La interfaz de audio Presonus AudioBox 22 VSL sería la competidora de la Scarlett 2i2, ya que cuenta con el mismo número de entradas y salidas exceptuando que la Presonus tiene a mayores la entrada y salida MIDI. Otra de las principales diferencias es que la Focusrite Scarlett graba en una calidad de 24-Bit/192kHz frente a los 24-bit/96kHz de la Presonus, aunque debemos de tener el oído muy fino para diferenciarlo.

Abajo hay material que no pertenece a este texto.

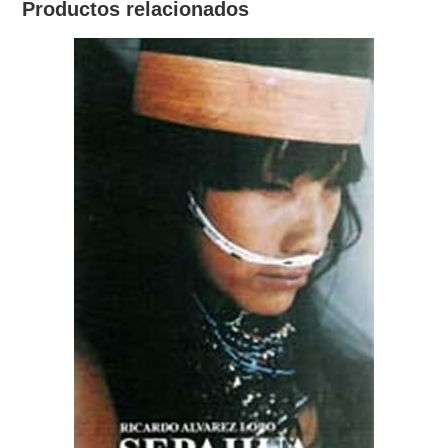
Productos relacionados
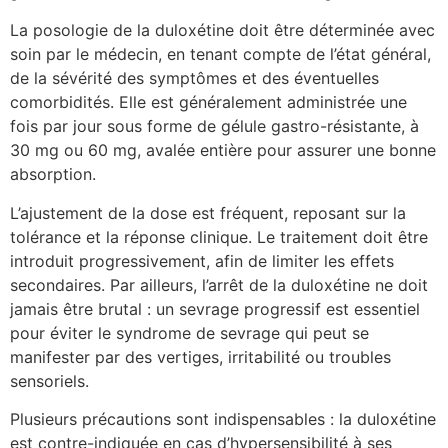
La posologie de la duloxétine doit être déterminée avec
soin par le médecin, en tenant compte de l’état général,
de la sévérité des symptômes et des éventuelles
comorbidités. Elle est généralement administrée une
fois par jour sous forme de gélule gastro-résistante, à
30 mg ou 60 mg, avalée entière pour assurer une bonne
absorption.
L’ajustement de la dose est fréquent, reposant sur la
tolérance et la réponse clinique. Le traitement doit être
introduit progressivement, afin de limiter les effets
secondaires. Par ailleurs, l’arrêt de la duloxétine ne doit
jamais être brutal : un sevrage progressif est essentiel
pour éviter le syndrome de sevrage qui peut se
manifester par des vertiges, irritabilité ou troubles
sensoriels.
Plusieurs précautions sont indispensables : la duloxétine
est contre-indiquée en cas d’hypersensibilité à ses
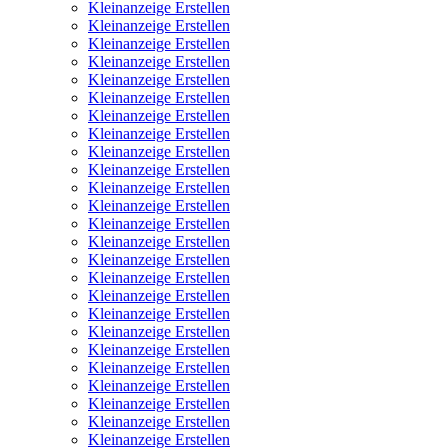
Kleinanzeige Erstellen
Kleinanzeige Erstellen
Kleinanzeige Erstellen
Kleinanzeige Erstellen
Kleinanzeige Erstellen
Kleinanzeige Erstellen
Kleinanzeige Erstellen
Kleinanzeige Erstellen
Kleinanzeige Erstellen
Kleinanzeige Erstellen
Kleinanzeige Erstellen
Kleinanzeige Erstellen
Kleinanzeige Erstellen
Kleinanzeige Erstellen
Kleinanzeige Erstellen
Kleinanzeige Erstellen
Kleinanzeige Erstellen
Kleinanzeige Erstellen
Kleinanzeige Erstellen
Kleinanzeige Erstellen
Kleinanzeige Erstellen
Kleinanzeige Erstellen
Kleinanzeige Erstellen
Kleinanzeige Erstellen
Kleinanzeige Erstellen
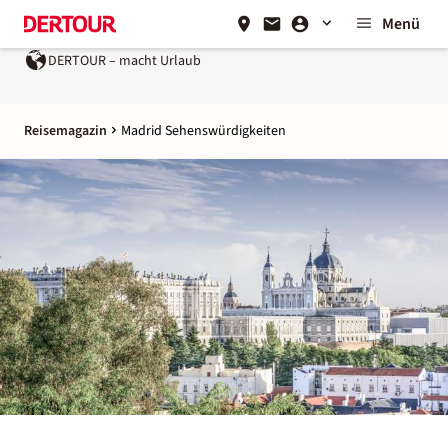
Menü
rlaub
Ein Unternehmen der
REWE Group
Reisemagazin
Madrid Sehenswürdigkeiten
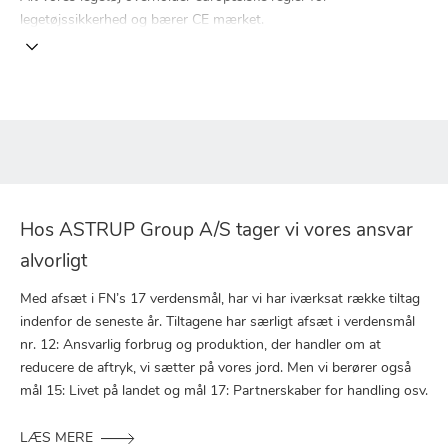
legetøjssikkerhed og bærer CE mærket.
Hos ASTRUP Group A/S tager vi vores ansvar
alvorligt
Med afsæt i FN’s 17 verdensmål, har vi har iværksat række tiltag
indenfor de seneste år. Tiltagene har særligt afsæt i verdensmål
nr. 12: Ansvarlig forbrug og produktion, der handler om at
reducere de aftryk, vi sætter på vores jord. Men vi berører også
mål 15: Livet på landet og mål 17: Partnerskaber for handling osv.
LÆS MERE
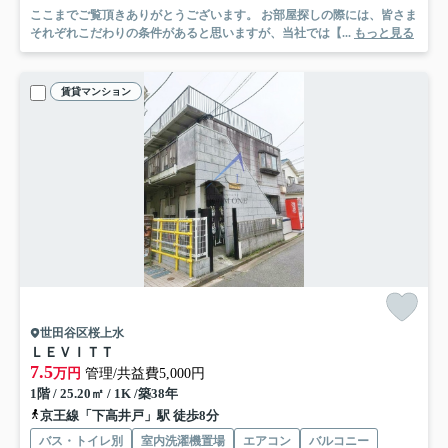
ここまでご覧頂きありがとうございます。 お部屋探しの際には、皆さま
それぞれこだわりの条件があると思いますが、当社では【...
もっと見る
賃貸マンション
世田谷区桜上水
ＬＥＶＩＴＴ
7.5
万円
管理/共益費5,000円
1階 / 25.20㎡ / 1K /築38年
京王線「下高井戸」駅 徒歩8分
バス・トイレ別
室内洗濯機置場
エアコン
バルコニー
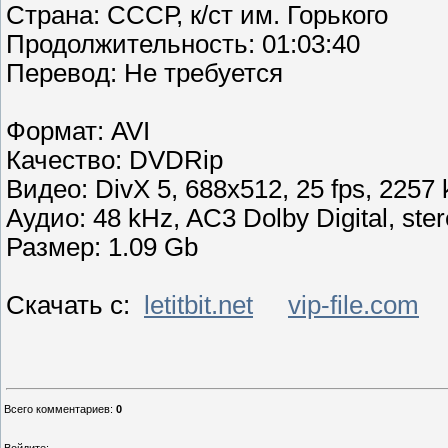
Страна: СССР, к/ст им. Горького
Продолжительность: 01:03:40
Перевoд: Не требуется
Формат: AVI
Качество: DVDRip
Видео: DivX 5, 688x512, 25 fps, 2257 k
Аудио: 48 kHz, AC3 Dolby Digital, ste
Размер: 1.09 Gb
Скачать с:
letitbit.net
vip-file.com
Всего комментариев
:
0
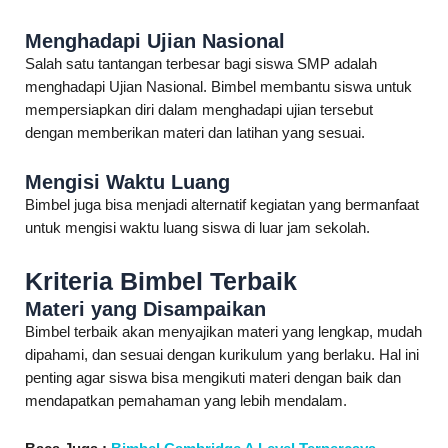
Menghadapi Ujian Nasional
Salah satu tantangan terbesar bagi siswa SMP adalah
menghadapi Ujian Nasional. Bimbel membantu siswa untuk
mempersiapkan diri dalam menghadapi ujian tersebut
dengan memberikan materi dan latihan yang sesuai.
Mengisi Waktu Luang
Bimbel juga bisa menjadi alternatif kegiatan yang bermanfaat
untuk mengisi waktu luang siswa di luar jam sekolah.
Kriteria Bimbel Terbaik
Materi yang Disampaikan
Bimbel terbaik akan menyajikan materi yang lengkap, mudah
dipahami, dan sesuai dengan kurikulum yang berlaku. Hal ini
penting agar siswa bisa mengikuti materi dengan baik dan
mendapatkan pemahaman yang lebih mendalam.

En el mismo rango de las dos interfaces anteriores, encontramos la Steinberg UR22 MK2 que también tiene dos entradas dobles de jack y XLR y dos salidas balanceadas. Además, también cuenta con una entrada y salida MIDI y su precio es de aproximadamente 135 euros. Por si esto fuera poco, este modelo también cuenta con el prestigio de la reconocidísima marca desarrolladora de Cubase que, junto con Pro Tools, es uno de los programas más famosos y utilizados tanto en home studio como en salas profesionales. Por supuesto las interfaces de esta marca traen su propio software, aunque en una versión limitada.
Roland es otra de las marcas más reconocidas en el mundo de la música, tanto por la creación de amplificadores como por la de instrumentos electrónicos y pedales de efectos. Recientemente ha comenzado a desarrollar una nueva línea de interfaces que, si bien a día de hoy todavía no tienen el reconocimiento que quizás merecen debido a que las Frocusrite y las Presonus ocupan prácticamente todo el mercado, sin duda se posicionan como una opción a tener en cuenta. La Roland UA-22 Duo Capture-Ex tiene una peculiaridad frente a sus rivales y es que puede funcionar con pilas, algo que da mucha versatilidad a la hora de utilizarla pues nos ofrece varias de horas de grabación al más alto nivel de manera autónoma. Además, también destaca por ser compatible con iPad.
Como última recomendación destaca la U-Phoria de Behringer, una opción realmente interesante si ya tenemos un software de grabación y edición o si simplemente nos interesa la interfaz como medio de conexión entre nuestro instrumento y el ordenador. Hay diferentes modelos que se caracterizan, al igual que las interfaces anteriores, por el número de entradas y salidas que incorporan. De esta forma la Behringer U-Phoria UMC202HD es la equivalente a la Focusrite Scarlett 2i2 y a la Presonus AudioBox 22 VSL, es decir, dos entradas, dos salidas y grabación a 24-Bit/192 kHz. No consta de entrada MIDI y ronda los 66 euros.
Independientemente de la interfaz por la que finalmente os decantéis es importante saber que para su buen funcionamiento es necesario tener un equipo potente. El trabajo con el ordenador es la base de estas interfaces por lo que es importante trabajar con un equipo que cumpla con las necesidades de la interfaz. Las recomendaciones generales de los fabricantes es tener un procesador i5, 4 GB de RAM como mínimo y tener sobre 15 GB de espacio en el disco duro para la captación del sonido.